Largest port terminal in Myanmar

Myanmar International Terminals Thilawa (မြန်မာ အပြည်ပြည်ဆိုင်ရာ ဆိပ်ကမ်း သီလဝါ, abbreviated MITT), also known as the Yangon Port International Terminal or Thilawa Port, is a deep river port on the Yangon River, 16 km south of downtown Yangon in Myanmar. Thilawa Port is the largest port terminal in Myanmar and, alongside the Port of Yangon, is one of the two main ports of Yangon.

==Geography==
The facility is adjacent to the Thilawa Special Economic Zone in Thanlyin-Kyauktan area immediately south of Yangon.

==Operating capacity==
The international multi-purpose container port can operate 24 hours a day, seven days a week. The port can handle up to 7,300 ships per year.
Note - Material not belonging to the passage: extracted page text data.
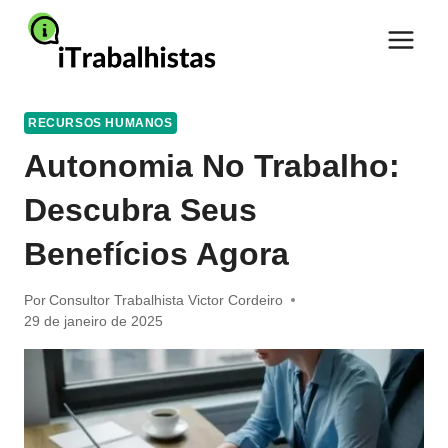
Pular
para
o
Conteúdo
RECURSOS HUMANOS
Autonomia No Trabalho:
Descubra Seus
Benefícios Agora
Por
Consultor Trabalhista Victor Cordeiro
29 de janeiro de 2025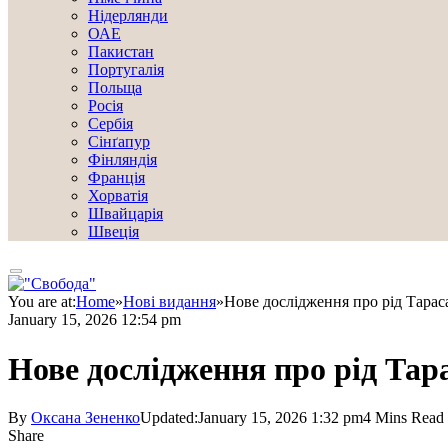
Нідерлянди
ОАЕ
Пакистан
Португалія
Польща
Росія
Сербія
Сінґапур
Фінляндія
Франція
Хорватія
Швайцарія
Швеція
You are at:
Home
»
Нові видання
»
Нове дослідження про рід Тара
January 15, 2026 12:54 pm
Нове дослідження про рід Та
By
Оксана Зененко
Updated:
January 15, 2026 1:32 pm
4 Mins Read
Share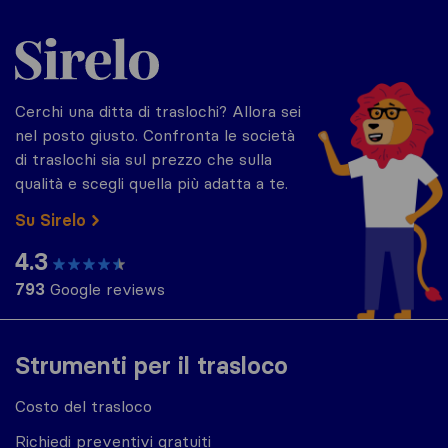
Sirelo.it
Cerchi una ditta di traslochi? Allora sei
nel posto giusto. Confronta le società
di traslochi sia sul prezzo che sulla
qualità e scegli quella più adatta a te.
Su Sirelo
4.3
793
Google reviews
Strumenti per il trasloco
Costo del trasloco
Richiedi preventivi gratuiti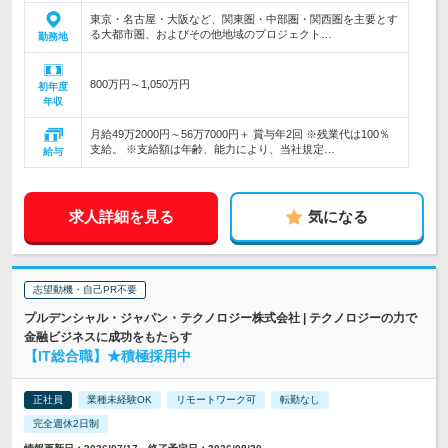
東京・名古屋・大阪など、関東圏・中部圏・関西圏を主要とす
る大都市圏、およびその他地域のプロジェクト…
勤務地
800万円～1,050万円
初年度
年収
月給49万2000円～56万7000円＋ 賞与年2回 ※残業代は100％
支給。 ※支給額は年齢、能力により、当社規定…
給与
求人詳細を見る
気になる
志望動機・自己PR不要
プルデンシャル・ジャパン・テクノロジー株式会社 | テクノロジーの力で
金融ビジネスに成功をもたらす
【IT総合職】★積極採用中
正社員
業種未経験OK
リモートワーク可
転勤なし
完全週休2日制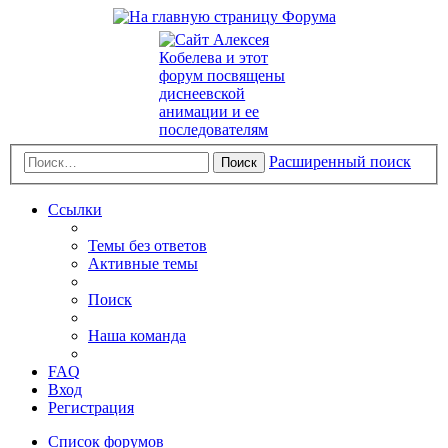
Расширенный поиск
Поиск
Ссылки
Темы без ответов
Активные темы
Поиск
Наша команда
FAQ
Вход
Регистрация
Список форумов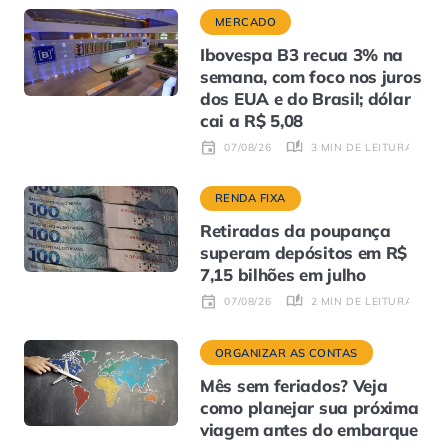
MERCADO
Ibovespa B3 recua 3% na
semana, com foco nos juros
dos EUA e do Brasil; dólar
cai a R$ 5,08
3 MIN DE LEITURA
07/08/26
RENDA FIXA
Retiradas da poupança
superam depósitos em R$
7,15 bilhões em julho
2 MIN DE LEITURA
07/08/26
ORGANIZAR AS CONTAS
Mês sem feriados? Veja
como planejar sua próxima
viagem antes do embarque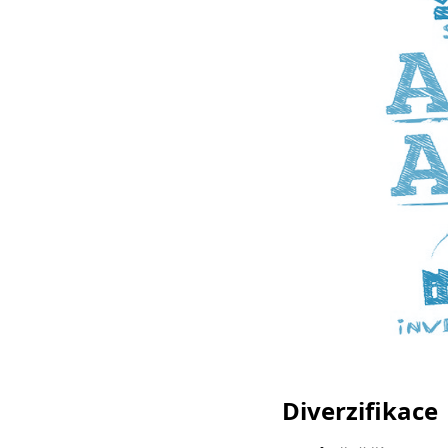
Diverzifikace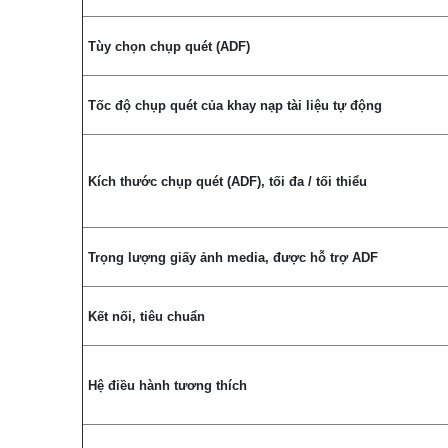
Tùy chọn chụp quét (ADF)
Tốc độ chụp quét của khay nạp tài liệu tự động
Kích thước chụp quét (ADF), tối đa / tối thiểu
Trọng lượng giấy ảnh media, được hỗ trợ ADF
Kết nối, tiêu chuẩn
Hệ điều hành tương thích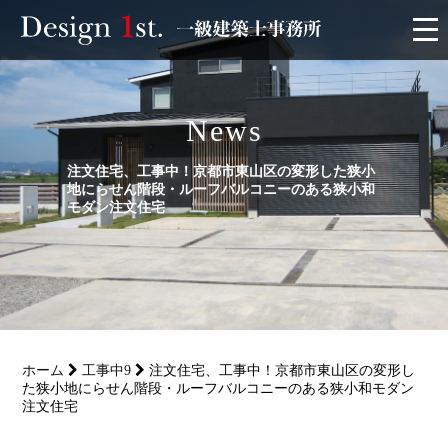
モニター
News
施工実績・施工事例
注文住宅、工事中！京都市東山区の変形した狭小
地にらせん階段・ルーフバルコニーのある狭小和
リフォーム
モダン注文住宅
お客様の声
家づくり
ホーム
工事中9
注文住宅、工事中！京都市東山区の変形し
サービス
た狭小地にらせん階段・ルーフバルコニーのある狭小和モダン
注文住宅
会社概要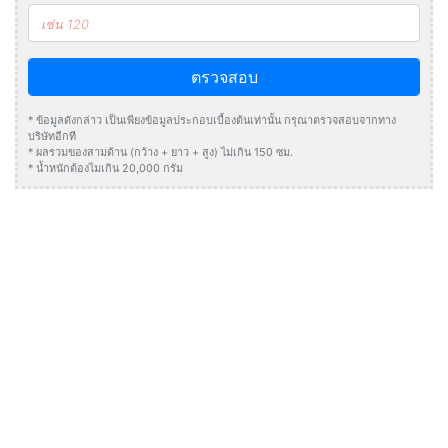
ตรวจสอบ
* ข้อมูลดังกล่าว เป็นเพียงข้อมูลประกอบเบื้องต้นเท่านั้น กรุณาตรวจสอบจากทาง
บริษัทอีกที
* ผลรวมของสามด้าน (กว้าง + ยาว + สูง) ไม่เกิน 150 ซม.
* น้ำหนักต้องไมเกิน 20,000 กรัม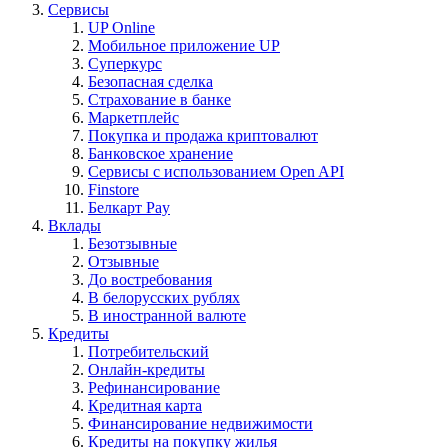
Сервисы
UP Online
Мобильное приложение UP
Суперкурс
Безопасная сделка
Страхование в банке
Маркетплейс
Покупка и продажа криптовалют
Банковское хранение
Сервисы с использованием Open API
Finstore
Белкарт Pay
Вклады
Безотзывные
Отзывные
До востребования
В белорусских рублях
В иностранной валюте
Кредиты
Потребительский
Онлайн-кредиты
Рефинансирование
Кредитная карта
Финансирование недвижимости
Кредиты на покупку жилья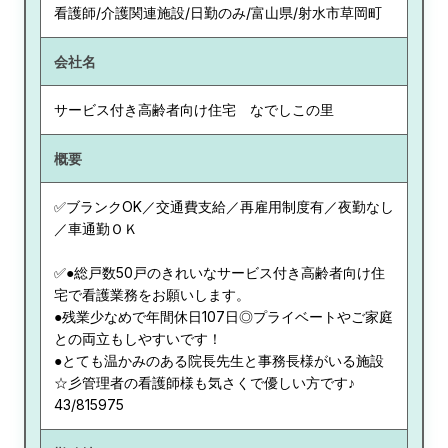
看護師/介護関連施設/日勤のみ/富山県/射水市草岡町
会社名
サービス付き高齢者向け住宅 なでしこの里
概要
✅ブランクOK／交通費支給／再雇用制度有／夜勤なし
／車通勤ＯＫ
✅●総戸数50戸のきれいなサービス付き高齢者向け住
宅で看護業務をお願いします。
●残業少なめで年間休日107日◎プライベートやご家庭
との両立もしやすいです！
●とても温かみのある院長先生と事務長様がいる施設
☆彡管理者の看護師様も気さくで優しい方です♪
43/815975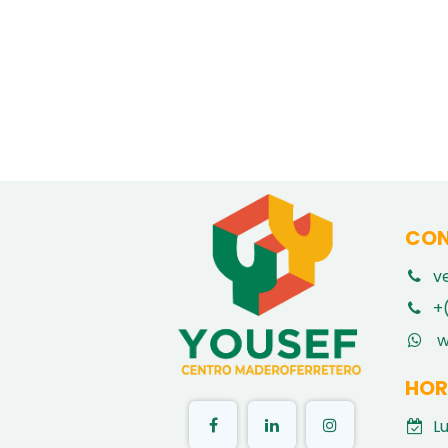
CON
v
​
+
w
HOR
L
Thilawa Port has a draft of 10 meters and can handle ships of up to 20,000 tons with up to 2,000 TEUs. The port was expanded in early 2020, with a lower previous draft of 9 meters and a capacity of ships weighing up to 15,000 tons with up to 1,500 TEUs.

==Management==
Thilawa Port is wholly owned by Hutchison Port Holdings and is operated by the private Hong Kong–based Myanmar International Terminal Thilawa company.